This document outlines the specification of the CCP4i project tracking database. It is based on the project database used in CCP4i and is geared towards tracking runs of software initiated through CCP4i. Later revisions of the schema will be more generic to allow a better description of non-CCP4i initiated software runs.
The sections below contain the following information: section 2 gives an abstract description of the tracking database schema; sections 3 and 4 describe attempts at concrete implementations of the schema in CCP4i def file format and SQL tables respectively.

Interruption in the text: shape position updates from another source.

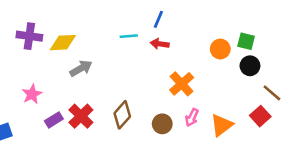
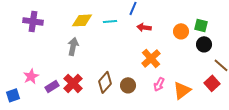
yellow diamond: (63, 43) -> (82, 20), moved
red arrow: (160, 44) -> (144, 27), moved
gray arrow: (81, 68) -> (73, 46), turned -48
pink star: (32, 94) -> (31, 76), moved
brown circle: (162, 124) -> (128, 85), moved

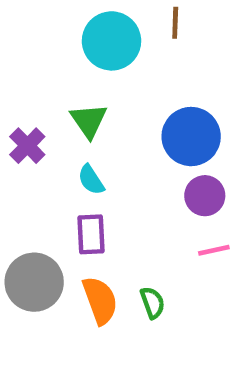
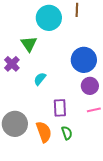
green triangle: (89, 121) -> (29, 44), moved
cyan semicircle: (91, 180) -> (40, 79), turned 72
purple rectangle: (91, 234) -> (60, 108), moved

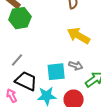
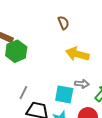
cyan square: (56, 72) -> (64, 94), turned 30

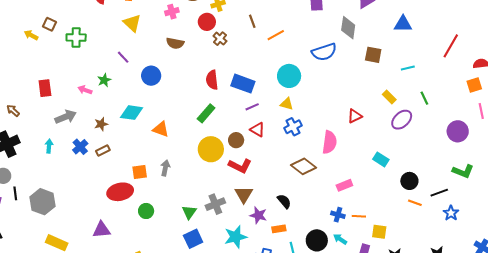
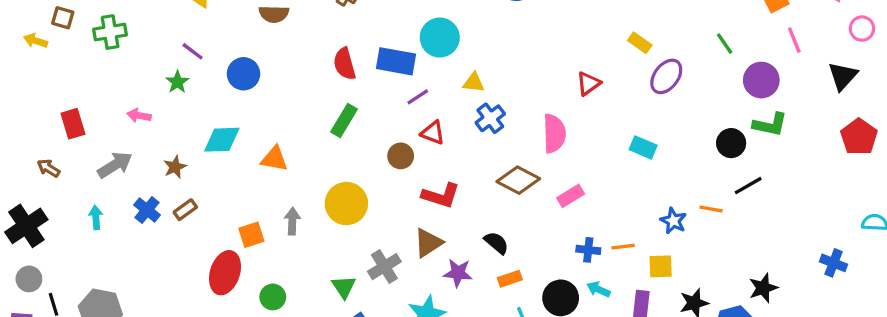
cyan circle: (289, 76) -> (440, 38), moved
green star: (104, 80) -> (177, 82), moved
green line: (424, 98) -> (725, 44), moved
brown arrow: (13, 111) -> (48, 168), moved
yellow circle: (211, 149) -> (346, 204), moved
red L-shape: (240, 166) -> (441, 196), moved
green L-shape: (463, 171) -> (770, 125), moved
black circle: (409, 181) -> (731, 143), moved
pink rectangle: (344, 185) -> (571, 196), moved
red ellipse: (120, 192) -> (225, 273), turned -50
brown triangle: (244, 194) -> (428, 243), turned 36
blue star: (451, 213) -> (673, 221), moved
orange rectangle: (279, 229) -> (510, 279), moved

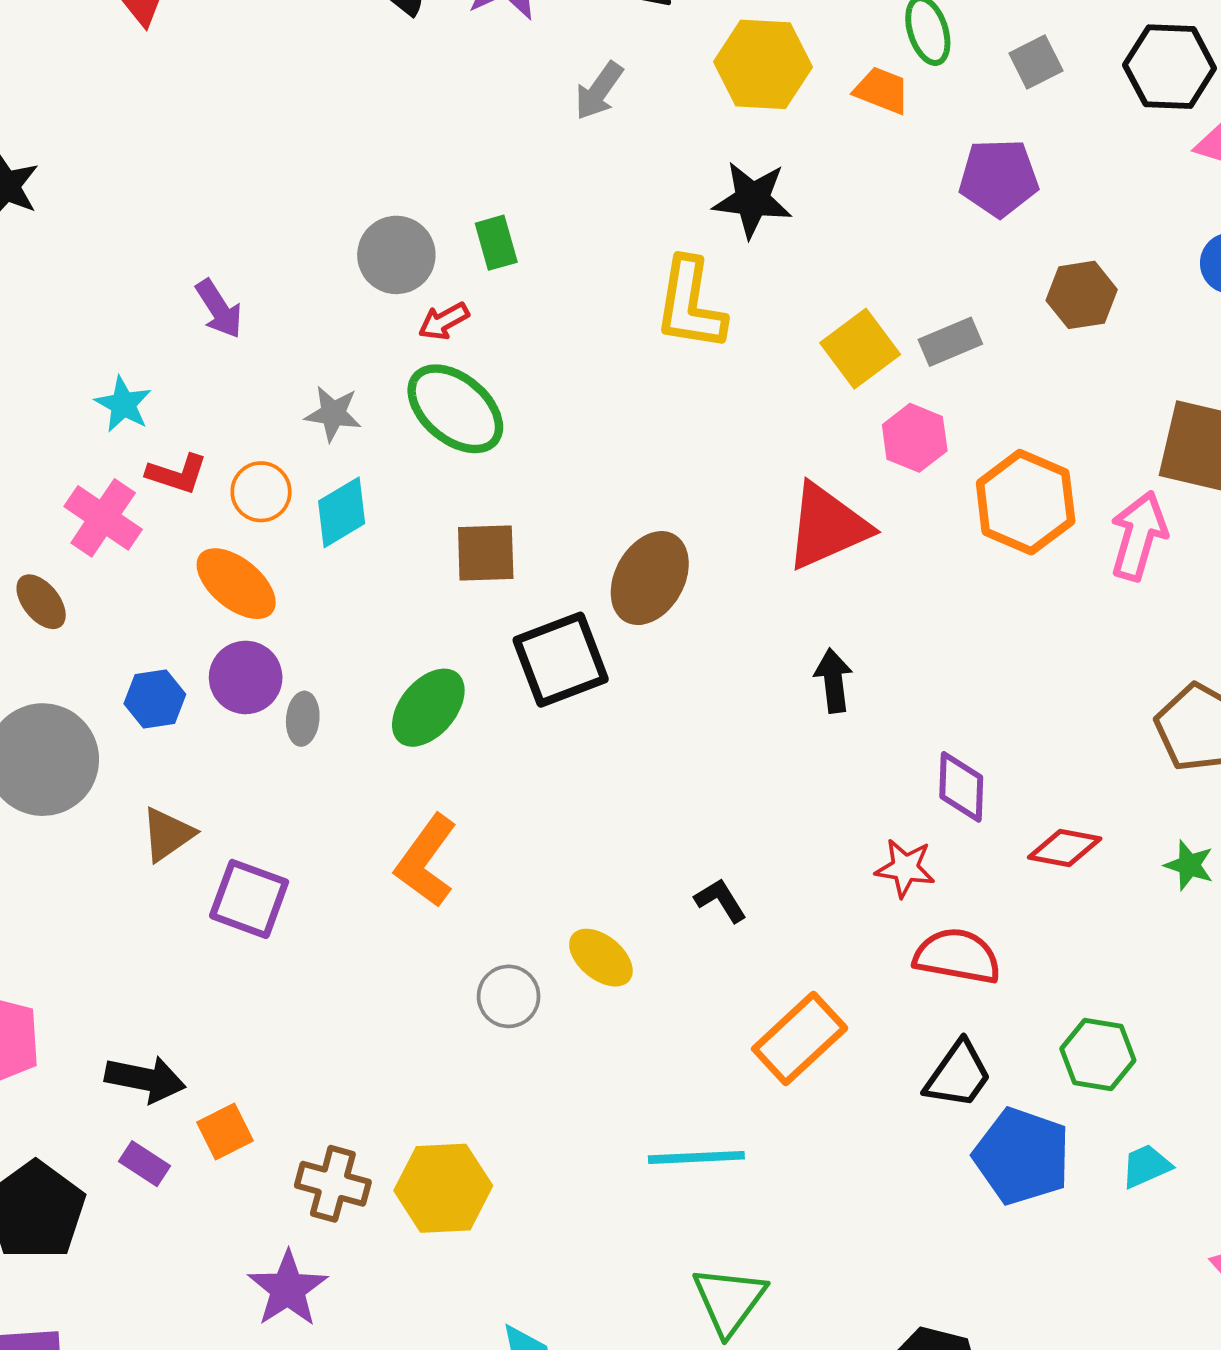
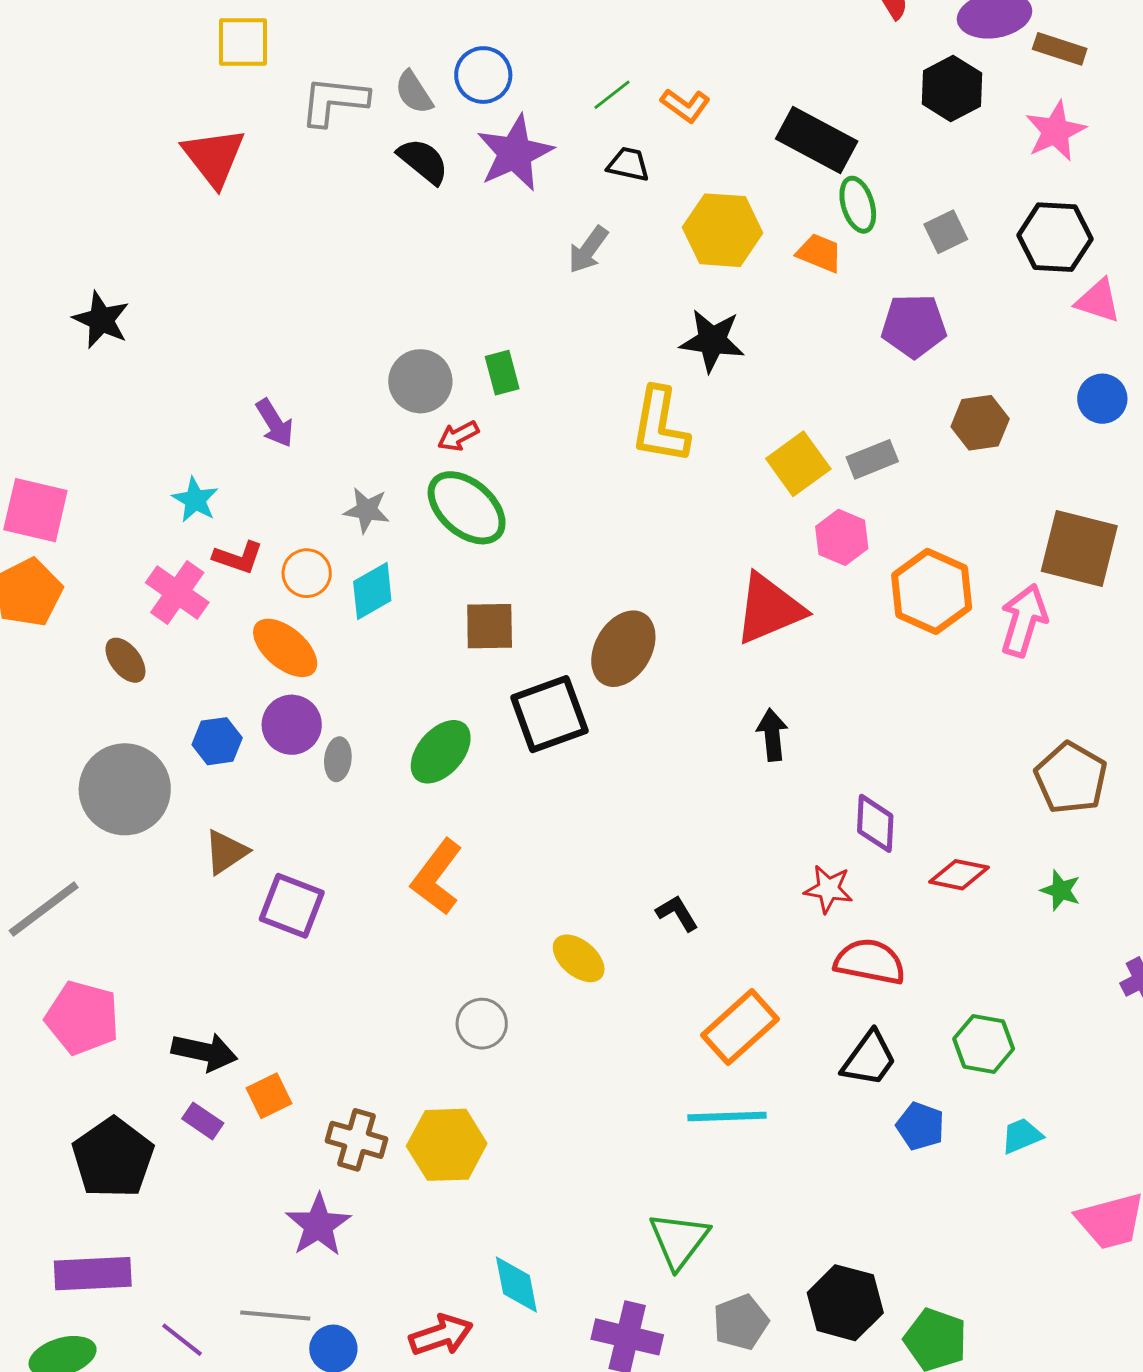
gray circle: (509, 996) -> (482, 1024), moved
blue pentagon: (1022, 1156) -> (920, 1126), size x0.6
cyan line: (696, 1157) -> (727, 1117), moved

CCP4i divides the user's work into projects. A user can have as many projects as they wish. The schematic diagram below gives a picture of how the data is imagined in a simple hierarchy.
User + | | Projects +-----+-----+ Default dirs | | +- Name +- Name +- Directory +- Directory +- Database subdirectory | +- Job Database
A project in this model consists very simply of a file directory or folder plus an associated job database which is used to store information about program runs. There is no formal definition of what constitutes a project beyond this, and users are free to define new projects to subdivide their work and organise their data as they wish.
A project has the following attributes:
The job database contains job records. A job is a run of a software application or task, which can be a single program or a script that runs many programs in some sequence. The data items associated with each each job record are given in the tables below in the section Job Records.
In addition to none or more job records, the job database also has a data item called NJOBS. This is actually the current highest job id number in the database, and not necessarily the total number of jobs.
A default directory (also called a "def dir") has name (also called an "alias") and an associated directory, but no database subdirectory or job database.
A normal use of a def dir is as a convenient way to refer to a directory containing source data.
A job represents the run of a software application. Typically this is a task in CCP4i, however in principle it could be a run of any program or script. The following sections describe the data that are with each job in the schema.
Each job has a number of associated data items that are described in the following table.
Name | Description | Type |
---|---|---|
JOB_ID | The job number is a unique integer value assigned to each job in the project's job database, starting from 1 and increasing monotonically. It is used as the primary key for identifying records within the job database. |
Positive integer |
DATE | The date of the last change to the job record, in "epoch" format i.e. the number of seconds that have elapsed since the system's (arbitrary) start time. |
Date (positive integer) |
TASKNAME | The name of the CCP4i task or other application which created the job when it ran. |
Text (no whitespace) |
STATUS | The current state of the job, indicating that it is either in
progress, or the broad condition under which it terminated.
The status of a job indicates the state of the job process,
rather than indicating the quality of the output. |
Enumerated type |
TITLE | A descriptive user-defined title for the job run. This provides simple annotation of the job records to help to distinguish between different runs of the same task. |
Text |
LOGFILE | The name of the principle logfile associated with the job.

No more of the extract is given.